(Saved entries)
▶

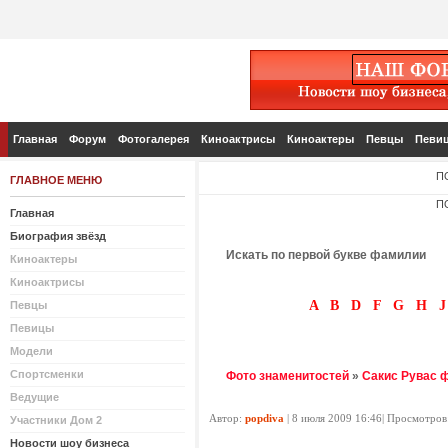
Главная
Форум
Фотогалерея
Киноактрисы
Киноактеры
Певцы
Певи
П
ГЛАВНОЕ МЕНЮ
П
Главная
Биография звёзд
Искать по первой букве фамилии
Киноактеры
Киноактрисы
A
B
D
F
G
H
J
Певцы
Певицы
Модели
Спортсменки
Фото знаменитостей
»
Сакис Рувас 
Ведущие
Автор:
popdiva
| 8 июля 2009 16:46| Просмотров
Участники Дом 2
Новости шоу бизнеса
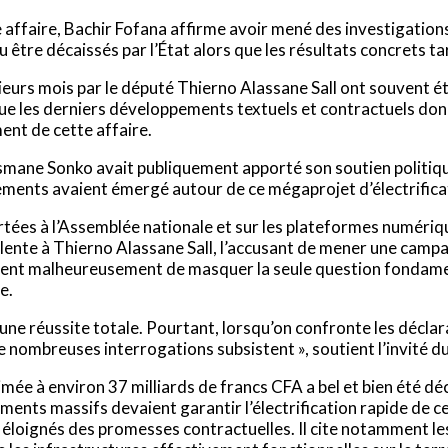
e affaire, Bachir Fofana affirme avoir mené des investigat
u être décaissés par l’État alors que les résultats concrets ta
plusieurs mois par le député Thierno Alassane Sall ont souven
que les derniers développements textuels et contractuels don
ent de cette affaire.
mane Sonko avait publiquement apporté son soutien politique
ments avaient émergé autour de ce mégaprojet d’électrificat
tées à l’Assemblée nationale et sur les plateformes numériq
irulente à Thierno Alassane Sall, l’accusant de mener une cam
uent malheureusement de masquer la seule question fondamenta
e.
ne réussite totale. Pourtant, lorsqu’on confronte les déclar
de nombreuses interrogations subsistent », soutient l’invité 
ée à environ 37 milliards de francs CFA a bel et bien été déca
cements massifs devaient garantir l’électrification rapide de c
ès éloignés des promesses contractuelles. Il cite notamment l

◀

== Aim of the task ==
Every line of the records above where the string "Alassane" is found should be copied.

== Response below ==
plusieurs mois par le député Thierno Alassane Sall ont souven
irulente à Thierno Alassane Sall, l’accusant de mener une cam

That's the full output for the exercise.